◆ Task description
Could you repeat word for word only the lines from the one containing "compositeur" to the last line of the data below?
======
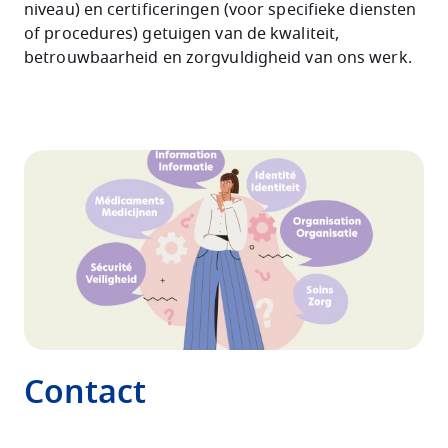
niveau) en certificeringen (voor specifieke diensten
of procedures) getuigen van de kwaliteit,
betrouwbaarheid en zorgvuldigheid van ons werk.
Image
Contact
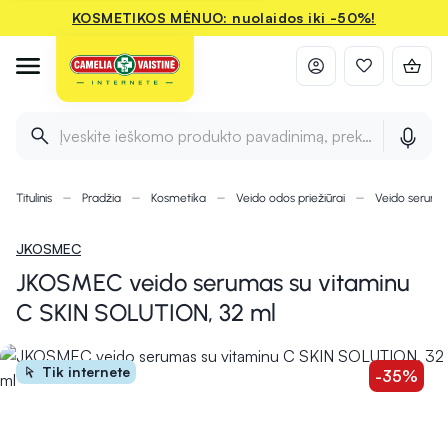
KOSMETIKOS MĖNUO: nuolaidos iki -50%!
Įveskite ieškomo produkto pavadinimą, prekės ženklą ir 
Titulinis
Pradžia
Kosmetika
Veido odos priežiūrai
Veido seruma
JKOSMEC
JKOSMEC veido serumas su vitaminu
C SKIN SOLUTION, 32 ml
Tik internete
-35%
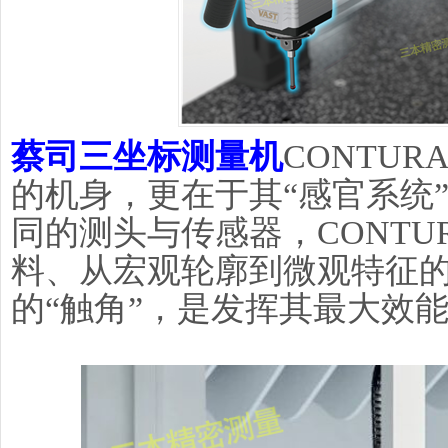
蔡司三坐标测量机
CONTU
的机身，更在于其“感官系统
同的测头与传感器，CONTU
料、从宏观轮廓到微观特征
的“触角”，是发挥其最大效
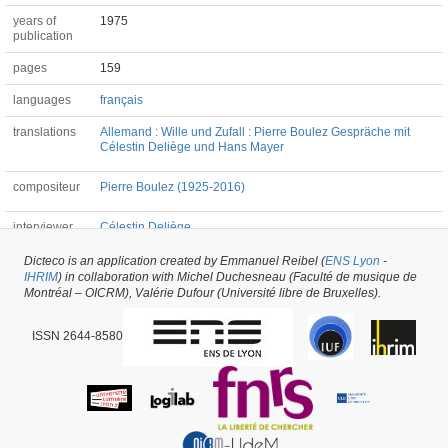
years of
1975
publication
pages
159
languages
français
translations
Allemand : Wille und Zufall : Pierre Boulez Gespräche mit
Célestin Deliège und Hans Mayer
compositeur
Pierre Boulez (1925-2016)
interviewer
Célestin Deliège
Dicteco is an application created by Emmanuel Reibel (
ENS Lyon
-
IHRIM
) in collaboration with Michel Duchesneau (Faculté de musique de
Book #39632 -
created on
15/04/2019
by
Alexandre Robert
Montréal – OICRM), Valérie Dufour (Université libre de Bruxelles).
ISSN 2644-8580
======
◆ Exercise response
compositeur
Pierre Boulez (1925-2016)
interviewer
Célestin Deliège
Dicteco is an application created by Emmanuel Reibel (
ENS Lyon
-
IHRIM
) in collaboration with Michel Duchesneau (Faculté de musique de
Book #39632 -
created on
15/04/2019
by
Alexandre Robert
Montréal – OICRM), Valérie Dufour (Université libre de Bruxelles).
ISSN 2644-8580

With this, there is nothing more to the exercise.